Mientras tanto, unos chavales motrileños ofrecieron un cigarrillo a algunos de los inmigrantes, una forma de solidaridad y de brindarles un gesto entre tanta soledad.

Ramón Mesa, coordinador de Protección Civil, no se atrevía a marcharse y a dejarlos allí. «Algo tenemos que hacer, nos hemos visto aquí con ellos y no los podemos dejarlos en la calle», comentaba. La Policía Nacional, que había llevado a los inmigrantes hasta la estación, ya se había marchado.

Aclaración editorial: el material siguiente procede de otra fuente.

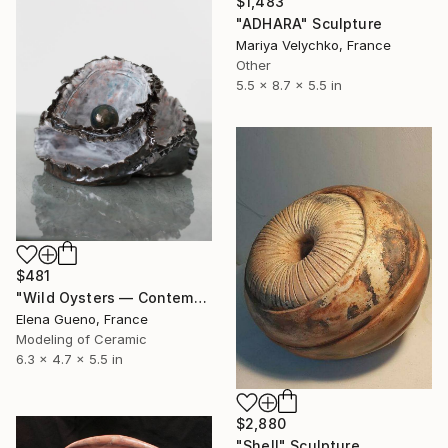
$1,483
"ADHARA" Sculpture
Mariya Velychko, France
Other
5.5 x 8.7 x 5.5 in
$481
"Wild Oysters — Contemporary Ceramic Sculpture" Sculpture
Elena Gueno, France
Modeling of Ceramic
6.3 x 4.7 x 5.5 in
$2,880
"Shell" Sculpture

Al final llegó la solución. El concejal de Deportes activó el dispositivo para abrir el pabellón municipal aunque con reticencias de pensar que esto no se había hecho bien. «Esto no puede convertirse en algo habitual. No podemos ser una avestruz y mirar para otro lado ante el problema de la inmigración. Yo les abro hasta mi casa, si quieren, pero que sea una emergencia, no podemos convertir el pabellón en un albergue de inmigrantes y el Gobierno debe tener un dispositivo elaborado para estas situaciones de emergencia».

Los voluntarios de Protección Civil trasladaron a los inmigrantes al pabellón cerca de las once de la noche y se quedaron allí para instalarlos asistidos también por Cruz Roja. La teniente de alcalde de Seguridad, Mari Ángeles Escámez, tuvo que encargarse del dispositivo y fue ella misma la que pidió a la Policía Nacional que le ayudase con esta actuación que recayó por completo en el Ayuntamiento.

Alí respiraba aliviado. Traía una bolsa de galletas que les había comprado un paisano que se habían encontrado por las calles de Motril. Se quitaron los zapatos y se abrazaron sentados después de vivir una aventura para olvidar.